FROM tomorrow, 28 to 30 May, the government of Japan, under the auspices of the United Nations and the World Bank, will host President John Agyekum Kufuor and 32 African countries to TICAD IV in Yokohama.
TICAD IV is the fourth meeting of the Tokyo International Conference on African Development which that government announced it would use to provide assistance to African countries in seven main areas.
With the theme of the conference as 'Towards a Vibrant Africa – A Continent of Hope and Opportunity', the government of Japan intends to collaborate with its Overseas Development Agencies (ODA) to tackle infrastructural, trade, investment, agricultural and other economic problems facing the African continent. These issues will top the agenda of the meeting.

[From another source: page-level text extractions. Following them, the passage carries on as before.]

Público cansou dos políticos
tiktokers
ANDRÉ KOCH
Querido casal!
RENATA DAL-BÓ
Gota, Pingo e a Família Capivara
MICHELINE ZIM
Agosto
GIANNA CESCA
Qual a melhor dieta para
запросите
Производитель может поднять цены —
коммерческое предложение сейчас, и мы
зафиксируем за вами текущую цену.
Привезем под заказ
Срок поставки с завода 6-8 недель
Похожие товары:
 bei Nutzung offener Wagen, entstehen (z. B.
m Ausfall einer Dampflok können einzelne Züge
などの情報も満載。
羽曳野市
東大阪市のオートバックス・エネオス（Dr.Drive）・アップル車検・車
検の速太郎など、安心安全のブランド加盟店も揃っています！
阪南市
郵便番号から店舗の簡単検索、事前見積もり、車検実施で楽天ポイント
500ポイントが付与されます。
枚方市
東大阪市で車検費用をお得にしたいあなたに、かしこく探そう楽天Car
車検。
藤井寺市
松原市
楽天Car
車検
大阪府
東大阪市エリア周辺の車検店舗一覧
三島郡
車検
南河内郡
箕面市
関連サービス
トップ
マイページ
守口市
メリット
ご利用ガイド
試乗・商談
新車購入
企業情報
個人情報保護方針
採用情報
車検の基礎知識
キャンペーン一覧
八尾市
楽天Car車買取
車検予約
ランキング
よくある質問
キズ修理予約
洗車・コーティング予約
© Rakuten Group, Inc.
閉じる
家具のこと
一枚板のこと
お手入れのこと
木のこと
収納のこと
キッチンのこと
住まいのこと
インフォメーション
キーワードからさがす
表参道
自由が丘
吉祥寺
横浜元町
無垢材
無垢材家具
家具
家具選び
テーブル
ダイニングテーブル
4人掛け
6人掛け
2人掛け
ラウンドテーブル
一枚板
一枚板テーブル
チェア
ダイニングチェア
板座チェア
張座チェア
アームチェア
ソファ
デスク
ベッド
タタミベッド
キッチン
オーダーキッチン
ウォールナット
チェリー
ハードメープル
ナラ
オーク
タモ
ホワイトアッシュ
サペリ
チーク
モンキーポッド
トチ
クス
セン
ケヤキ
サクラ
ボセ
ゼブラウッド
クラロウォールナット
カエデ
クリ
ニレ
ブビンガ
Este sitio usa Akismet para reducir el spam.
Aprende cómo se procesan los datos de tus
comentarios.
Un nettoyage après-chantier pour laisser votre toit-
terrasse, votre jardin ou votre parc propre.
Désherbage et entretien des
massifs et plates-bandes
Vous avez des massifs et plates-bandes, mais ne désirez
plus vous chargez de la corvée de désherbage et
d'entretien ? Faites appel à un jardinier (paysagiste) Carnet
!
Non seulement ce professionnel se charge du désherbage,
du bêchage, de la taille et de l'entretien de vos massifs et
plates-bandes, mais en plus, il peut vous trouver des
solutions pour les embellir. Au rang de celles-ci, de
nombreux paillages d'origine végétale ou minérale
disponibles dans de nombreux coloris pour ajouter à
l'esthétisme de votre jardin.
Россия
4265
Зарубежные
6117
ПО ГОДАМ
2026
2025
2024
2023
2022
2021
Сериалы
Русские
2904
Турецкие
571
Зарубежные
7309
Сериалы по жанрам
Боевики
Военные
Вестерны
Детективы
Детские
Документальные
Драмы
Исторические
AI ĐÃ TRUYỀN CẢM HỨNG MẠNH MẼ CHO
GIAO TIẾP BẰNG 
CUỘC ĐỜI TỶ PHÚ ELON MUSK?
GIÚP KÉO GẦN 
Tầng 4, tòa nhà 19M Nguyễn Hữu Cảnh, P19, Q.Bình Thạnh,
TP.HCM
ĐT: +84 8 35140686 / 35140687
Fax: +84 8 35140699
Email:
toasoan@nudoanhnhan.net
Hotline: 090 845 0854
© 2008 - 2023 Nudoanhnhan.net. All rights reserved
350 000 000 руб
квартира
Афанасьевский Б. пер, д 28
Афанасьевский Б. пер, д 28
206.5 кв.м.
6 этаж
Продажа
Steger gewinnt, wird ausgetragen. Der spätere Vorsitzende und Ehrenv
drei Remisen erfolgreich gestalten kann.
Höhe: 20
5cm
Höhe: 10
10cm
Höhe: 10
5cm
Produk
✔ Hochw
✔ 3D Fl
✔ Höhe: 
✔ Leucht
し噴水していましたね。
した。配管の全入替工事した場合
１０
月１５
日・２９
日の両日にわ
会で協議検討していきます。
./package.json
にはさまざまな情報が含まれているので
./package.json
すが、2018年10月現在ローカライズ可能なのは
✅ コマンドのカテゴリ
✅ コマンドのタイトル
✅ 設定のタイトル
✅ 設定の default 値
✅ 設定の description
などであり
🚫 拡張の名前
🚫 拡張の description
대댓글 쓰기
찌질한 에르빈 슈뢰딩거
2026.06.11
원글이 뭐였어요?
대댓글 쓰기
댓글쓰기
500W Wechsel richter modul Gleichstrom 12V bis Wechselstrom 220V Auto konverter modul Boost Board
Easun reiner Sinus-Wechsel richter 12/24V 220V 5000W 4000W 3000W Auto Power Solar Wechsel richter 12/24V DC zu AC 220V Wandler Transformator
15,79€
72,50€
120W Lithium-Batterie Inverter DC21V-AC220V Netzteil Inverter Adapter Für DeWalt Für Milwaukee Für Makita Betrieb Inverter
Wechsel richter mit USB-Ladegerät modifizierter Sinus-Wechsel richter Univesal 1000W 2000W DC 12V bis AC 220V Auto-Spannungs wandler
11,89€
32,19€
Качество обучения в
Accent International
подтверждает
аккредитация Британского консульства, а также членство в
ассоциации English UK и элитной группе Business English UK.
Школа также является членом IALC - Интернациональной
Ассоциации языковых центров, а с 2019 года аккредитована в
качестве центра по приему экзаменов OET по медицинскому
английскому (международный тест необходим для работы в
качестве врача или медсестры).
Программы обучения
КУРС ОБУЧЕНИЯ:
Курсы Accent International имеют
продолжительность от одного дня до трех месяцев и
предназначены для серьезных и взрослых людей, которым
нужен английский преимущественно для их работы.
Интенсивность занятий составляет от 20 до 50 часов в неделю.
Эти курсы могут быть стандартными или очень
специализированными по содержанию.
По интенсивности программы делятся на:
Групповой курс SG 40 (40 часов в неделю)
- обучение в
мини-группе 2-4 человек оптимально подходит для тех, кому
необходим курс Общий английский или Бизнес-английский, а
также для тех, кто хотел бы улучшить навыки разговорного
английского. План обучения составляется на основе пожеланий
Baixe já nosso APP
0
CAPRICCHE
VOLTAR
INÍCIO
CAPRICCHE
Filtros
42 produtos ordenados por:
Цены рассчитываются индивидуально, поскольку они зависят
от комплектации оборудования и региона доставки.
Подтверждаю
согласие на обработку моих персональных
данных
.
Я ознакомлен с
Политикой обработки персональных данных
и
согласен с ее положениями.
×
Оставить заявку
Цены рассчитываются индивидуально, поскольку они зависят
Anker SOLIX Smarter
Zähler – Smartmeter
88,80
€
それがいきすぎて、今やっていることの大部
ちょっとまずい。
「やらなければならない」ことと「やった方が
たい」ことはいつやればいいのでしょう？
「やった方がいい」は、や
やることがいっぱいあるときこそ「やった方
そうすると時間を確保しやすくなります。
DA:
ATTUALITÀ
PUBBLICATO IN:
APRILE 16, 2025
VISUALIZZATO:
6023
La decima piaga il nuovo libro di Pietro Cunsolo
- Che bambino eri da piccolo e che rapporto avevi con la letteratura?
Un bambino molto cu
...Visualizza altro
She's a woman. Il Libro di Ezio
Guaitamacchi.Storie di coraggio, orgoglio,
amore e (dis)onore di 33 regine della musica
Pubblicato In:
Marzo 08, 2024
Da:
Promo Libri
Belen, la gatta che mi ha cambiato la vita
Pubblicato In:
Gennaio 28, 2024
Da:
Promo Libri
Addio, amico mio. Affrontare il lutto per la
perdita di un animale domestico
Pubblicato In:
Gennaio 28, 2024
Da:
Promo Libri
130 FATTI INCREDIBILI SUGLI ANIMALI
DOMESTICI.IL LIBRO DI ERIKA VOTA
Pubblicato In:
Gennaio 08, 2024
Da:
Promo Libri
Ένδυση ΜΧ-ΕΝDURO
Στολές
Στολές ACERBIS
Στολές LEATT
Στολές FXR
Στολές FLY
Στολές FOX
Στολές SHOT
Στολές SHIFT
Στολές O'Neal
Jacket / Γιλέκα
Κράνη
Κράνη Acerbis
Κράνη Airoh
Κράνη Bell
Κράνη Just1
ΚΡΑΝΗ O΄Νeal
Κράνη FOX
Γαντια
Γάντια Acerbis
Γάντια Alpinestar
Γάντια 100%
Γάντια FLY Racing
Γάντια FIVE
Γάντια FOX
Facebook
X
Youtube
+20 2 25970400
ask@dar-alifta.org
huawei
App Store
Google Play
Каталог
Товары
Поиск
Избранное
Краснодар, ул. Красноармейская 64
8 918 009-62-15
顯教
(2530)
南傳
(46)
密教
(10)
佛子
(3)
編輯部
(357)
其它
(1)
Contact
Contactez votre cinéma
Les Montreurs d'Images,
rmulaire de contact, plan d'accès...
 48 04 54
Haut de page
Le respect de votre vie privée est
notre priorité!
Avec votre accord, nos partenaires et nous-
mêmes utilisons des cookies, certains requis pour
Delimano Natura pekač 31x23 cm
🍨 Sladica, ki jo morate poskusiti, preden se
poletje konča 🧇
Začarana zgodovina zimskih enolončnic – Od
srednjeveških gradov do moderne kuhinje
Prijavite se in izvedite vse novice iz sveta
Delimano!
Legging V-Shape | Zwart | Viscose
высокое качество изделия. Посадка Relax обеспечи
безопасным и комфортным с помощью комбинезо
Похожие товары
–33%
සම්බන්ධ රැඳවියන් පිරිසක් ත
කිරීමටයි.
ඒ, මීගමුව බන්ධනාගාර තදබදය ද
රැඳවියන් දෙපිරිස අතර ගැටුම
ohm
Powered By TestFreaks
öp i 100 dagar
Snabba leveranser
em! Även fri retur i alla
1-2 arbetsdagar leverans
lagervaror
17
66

Documents available to DAILY GUIDE show that also topping the agenda are issues of health care, education, peace building, humanitarian reconstruction development and issues related to climate change.
The outcome of TICAD IV would then be raised at the upcoming G8 summit in Touyako Hokkaido later in July this year, to which President Kufuor has been invited.
TICAD was formed in 1993 at a time when the international community's interest in Africa was starting to wane, and donor fatigue was setting in.
Since then, the conference has been held once every five years in Japan. Tomorrow's meeting would be the first occasion it is being held outside Tokyo.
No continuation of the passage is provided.